# Provided entries:
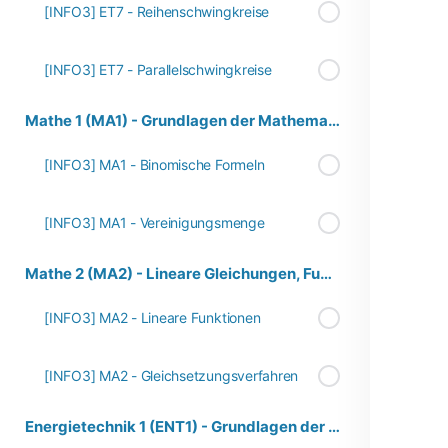
[INFO3] ET7 - Reihenschwingkreise
[INFO3] ET7 - Parallelschwingkreise
Mathe 1 (MA1) - Grundlagen der Mathematik
[INFO3] MA1 - Binomische Formeln
[INFO3] MA1 - Vereinigungsmenge
Mathe 2 (MA2) - Lineare Gleichungen, Funktionen und Gleichungssysteme
[INFO3] MA2 - Lineare Funktionen
[INFO3] MA2 - Gleichsetzungsverfahren
Energietechnik 1 (ENT1) - Grundlagen der Energieversorgung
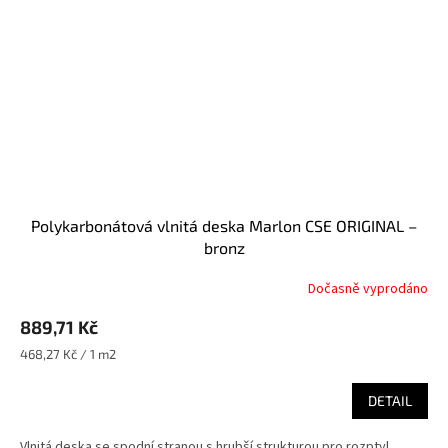
Polykarbonátová vlnitá deska Marlon CSE ORIGINAL –
bronz
Dočasně vyprodáno
889,71 Kč
Měrná
468,27 Kč / 1 m2
cena:
DETAIL
Vlnitá deska se spodní stranou s hrubší strukturou pro rozptyl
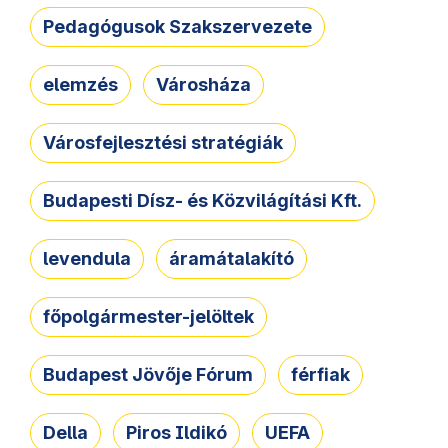
Pedagógusok Szakszervezete
elemzés
Városháza
Városfejlesztési stratégiák
Budapesti Dísz- és Közvilágítási Kft.
levendula
áramátalakító
főpolgármester-jelöltek
Budapest Jövője Fórum
férfiak
Della
Piros Ildikó
UEFA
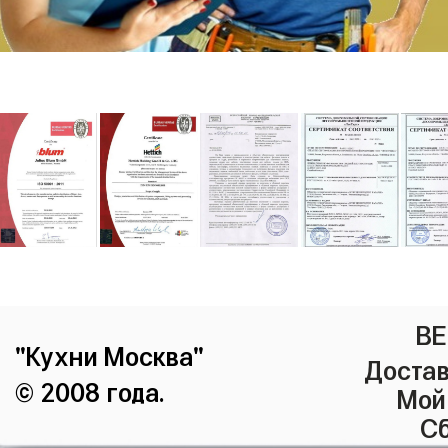
ВЕ
"Кухни Москва"
Достав
© 2008 года.
Мой
Сб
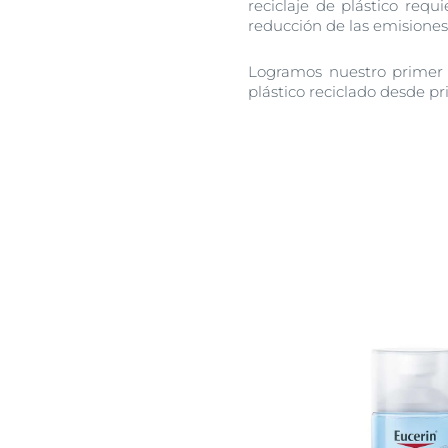
reciclaje de plástico req
reducción de las emisione
Logramos nuestro primer g
plástico reciclado desde pri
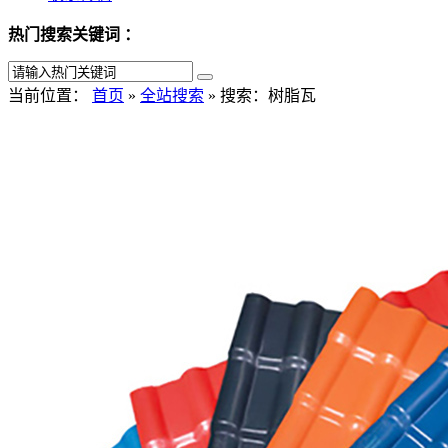
热门搜索关键词 ：
当前位置：
首页
»
全站搜索
» 搜索：树脂瓦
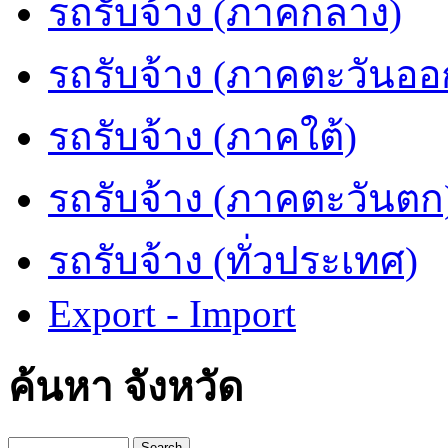
รถรับจ้าง (ภาคกลาง)
รถรับจ้าง (ภาคตะวันออ
รถรับจ้าง (ภาคใต้)
รถรับจ้าง (ภาคตะวันตก
รถรับจ้าง (ทั่วประเทศ)
Export - Import
ค้นหา จังหวัด
Search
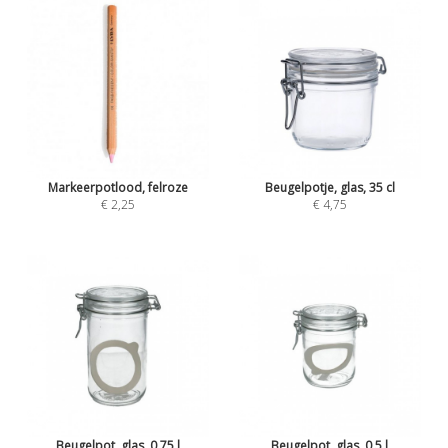
Markeerpotlood, felroze
Beugelpotje, glas, 35 cl
€ 2,25
€ 4,75
Beugelpot, glas, 0,75 l
Beugelpot, glas, 0,5 l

# Activity:
Excluding the pictures, transcribe all of the entries exactly.

# Written solution:
[INFO3] ET7 - Reihenschwingkreise
[INFO3] ET7 - Parallelschwingkreise
Mathe 1 (MA1) - Grundlagen der Mathematik
[INFO3] MA1 - Binomische Formeln
[INFO3] MA1 - Vereinigungsmenge
Mathe 2 (MA2) - Lineare Gleichungen, Funktionen und Gleichungssysteme
[INFO3] MA2 - Lineare Funktionen
[INFO3] MA2 - Gleichsetzungsverfahren
Energietechnik 1 (ENT1) - Grundlagen der Energieversorgung
Polykarbonátová vlnitá deska Marlon CSE ORIGINAL –
bronz
Dočasně vyprodáno
889,71 Kč
Měrná
468,27 Kč / 1 m2
cena:
DETAIL
Vlnitá deska se spodní stranou s hrubší strukturou pro rozptyl
Pedagógusok Szakszervezete
elemzés
Városháza
Városfejlesztési stratégiák
Budapesti Dísz- és Közvilágítási Kft.
levendula
áramátalakító
főpolgármester-jelöltek
Budapest Jövője Fórum
férfiak
Della
Piros Ildikó
UEFA
ВЕ
"Кухни Москва"
Достав
© 2008 года.
Мой
Сб
reciclaje de plástico req
reducción de las emisione
Logramos nuestro primer g
plástico reciclado desde pri
热门搜索关键词 ：
当前位置：
首页
»
全站搜索
» 搜索：树脂瓦
รถรับจ้าง (ภาคกลาง)
รถรับจ้าง (ภาคตะวันออ
รถรับจ้าง (ภาคใต้)
รถรับจ้าง (ภาคตะวันตก
รถรับจ้าง (ทั่วประเทศ)
Export - Import
ค้นหา จังหวัด
Search
Markeerpotlood, felroze
Beugelpotje, glas, 35 cl
€ 2,25
€ 4,75
Beugelpot, glas, 0,75 l
Beugelpot, glas, 0,5 l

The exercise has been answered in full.